When I’m being flooded by calls for help or donations, I sometimes ask myself, where does compassion lead me – or others – to action? With certain themes I have a clear decision, but there remains a blurring area, where to help – and do it. Beyond the individual decision there remains a general impulse of good will, even though physical action is only possible in certain situations.


A swami begging in front of a temple in Simhachalam, India.

One Response to “When does Compassion Lead to Action?”

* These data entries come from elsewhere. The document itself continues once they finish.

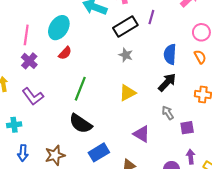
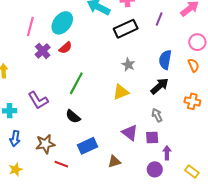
purple line: (151, 17) -> (159, 19), moved
gray star: (126, 55) -> (128, 65), moved
purple cross: (29, 61) -> (43, 51), moved
purple L-shape: (33, 96) -> (38, 100), moved
black semicircle: (81, 124) -> (73, 116), size x0.7
purple square: (187, 128) -> (152, 138), moved
purple arrow: (191, 157) -> (167, 153), moved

  1. Douglas Gilbert Says:

    There are degrees of identification and survival instincts. Bonding makes us loyal to family first. Then ethnic group and country. Those who seem similar to our own personality, strivings, sufferings and experiences. Immediacy and level of abstraction is a factor: a person who is hit by a car in front of me, who bleeds, and is assumed innocent, has a higher priority than a person in a newspaper or on the tv news. The greater the empathy, the greater the action. The greater the identification with another, the greater the possibility that ego extension can make for a need for an enveloping preservation. It could have been, or could be me, and as I see myself in another, I wish to help the extension of myself — compassion for my extended self. We can not smell a picture of a rose and might not buy one sight unseen, but could buy one on the street on an impulse if the fragrance and look is right. There is the cynicism about any organization. Organizations have been collecting money for years and yet the problems seem intractable and poverty and suffering continues. The political leaders and elites of poor countries seem to steal most of the money that is contributed by charities. The public relations campaigns have gotten to be distrusted. A lot of people when they hear that they “can feed a child on 10 cents a day, are tempted to travel to the poor country themselves and find a child at random and say, “here, my child, here’s one hundred dollars, and now you can live for a year…” Who would rather let 1,000 children barely survive, instead of see ONE child survive and be totally happy. We are looking for a COMPLETE life for our surrogate child, not keeping alive a thousand suffering ones who live a little longer, merely eating but never in joy and creativity, expressing their true selves.
    Weeding Out
    Janjaweed’s fleeing victims
    stopped in a camp
    for a chat

    A peacekeeper listened
    for awhile
    to tales of genocide
    from refugees of Darfur

    Slaughters on memory pause
    too starved to indulge grief for
    the dignitary just yet,
    a drudgery one
    asked why the UN worker cried

    Bad news through Khartoum —
    my child watching cartoons
    sends e-mail that
    the dog died

    Melamine* from China
    supporter of Sudan
    did the canine in

    Don’t they eat dogs in China
    the woman of dead child says

    The worker is insulted,
    has lost her appetite for politics

    Oil for China
    and a veto of sanctions.
    Khartoum is happy, and
    flies in weapons
    for the final solution,
    but politely
    *Melamine, a chemical derived from coal was found in pet food that killed dogs and cats. It is used in China as a make-believe protein that has no nutritional value. See: “In China, Additive To Animals’ Food Is An Open Secret,” New York Times, April 30, 2007, pp. A1, A8, by David Barboza and Alexei Barrionuevo.